Now, a more severe variant of the iPhone Wi-Fi bug has been found by the same security researcher who discovered the original bug in June.
The original bug was triggered when you tried to connect to Wi-Fi networks with the ‘%’ symbol in them. This is because, in some programming languages, the text that follows the % symbol is treated as a command instead of just plain text.
An example of this could be something like this – ‘%p%s%s%s%s%n’.
Once you connect to the Wi-Fi access point with the % symbol in it, your iPhone’s Wi-Fi feature gets disabled. Thankfully, simply resetting the network settings fixed the original bug.
We tried replicating this bug on an iPhone 11 with the iOS 14.5.1 update installed. We were unable to reproduce or trigger the bug, so it’s possible that not all iPhones are affected by this. But until Apple makes an official acknowledgement, it’s difficult to say exactly which iPhone-iOS combinations are affected.

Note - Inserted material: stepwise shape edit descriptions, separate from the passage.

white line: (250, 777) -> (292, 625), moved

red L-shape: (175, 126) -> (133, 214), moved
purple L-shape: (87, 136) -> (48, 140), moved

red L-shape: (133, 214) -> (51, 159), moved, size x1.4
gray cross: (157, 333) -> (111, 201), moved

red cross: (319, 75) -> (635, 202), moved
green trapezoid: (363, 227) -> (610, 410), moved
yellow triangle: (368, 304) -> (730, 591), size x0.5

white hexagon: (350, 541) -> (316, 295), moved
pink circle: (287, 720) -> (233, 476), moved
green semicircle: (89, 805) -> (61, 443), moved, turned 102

However, the new severe variant of the bug is semi-permanent. The severe variant gets triggered when your iPhone comes in the range of a Wi-Fi network named ‘%secretclub%power’.

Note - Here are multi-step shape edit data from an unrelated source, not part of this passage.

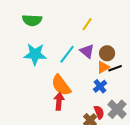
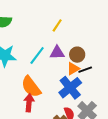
purple triangle: (87, 51) -> (57, 53), turned -42
blue cross: (100, 86) -> (70, 88), size x1.6

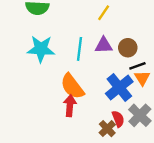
cyan line: (37, 56) -> (79, 49), turned -30
orange triangle: (73, 69) -> (142, 78), moved, turned -32

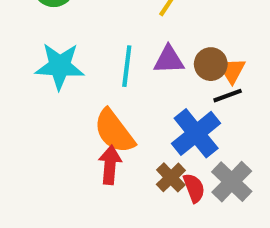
orange triangle: (142, 78) -> (232, 70), moved
brown cross: (107, 129) -> (171, 177), moved

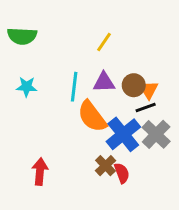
cyan star: (60, 66) -> (27, 87), size x0.6
orange semicircle: (114, 131) -> (92, 116), moved
red arrow: (110, 165) -> (40, 172), moved
gray cross: (232, 182) -> (156, 134), moved

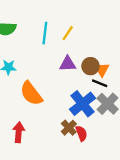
cyan line: (74, 87) -> (45, 33), moved
black line: (146, 108) -> (100, 83), turned 42
orange semicircle: (92, 116) -> (31, 93), moved

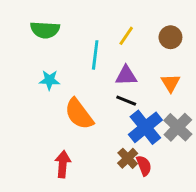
cyan line: (45, 33) -> (95, 55), moved
brown circle: (90, 66) -> (170, 37), moved
black line: (100, 83) -> (126, 101), moved

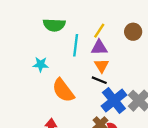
green semicircle: (45, 30) -> (54, 25), moved
purple triangle: (126, 76) -> (99, 48), moved
orange triangle: (170, 83) -> (102, 66), moved

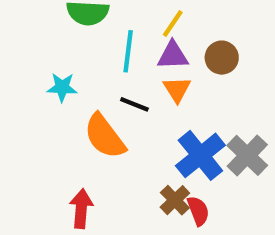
brown circle: (133, 32) -> (222, 58), moved
black line: (99, 80) -> (134, 104), moved

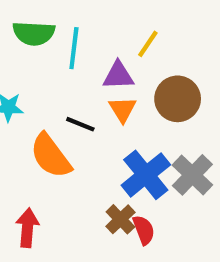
yellow line: (173, 24) -> (148, 44), moved
cyan line: (128, 51) -> (74, 48), moved
brown circle: (222, 58) -> (178, 99), moved, size x1.4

You don’t even have to connect your iPhone to this access point, which makes it a lot worse than the original bug.
Once triggered, the Wi-Fi on your iPhone gets disabled. Resetting the phone’s network settings doesn’t help, either. A hard factory reset of the iPhone should ideally solve this problem. You could also try restoring a previous backup of your iPhone, or create a new backup without the network settings and then restore it.
It is likely that there could be other variants – less or more severe – of the % Wi-Fi access point bug. As always, it is recommended to not connect to Wi-Fi networks that you don’t know about, even if they are open and offer free internet access.
There’s not much that can be done about the severe variant except keeping your iPhone’s Wi-Fi turned off when not in use.
A software update from Apple that addresses this critical bug will be the only permanent solution. Until then, keep your iPhone safe.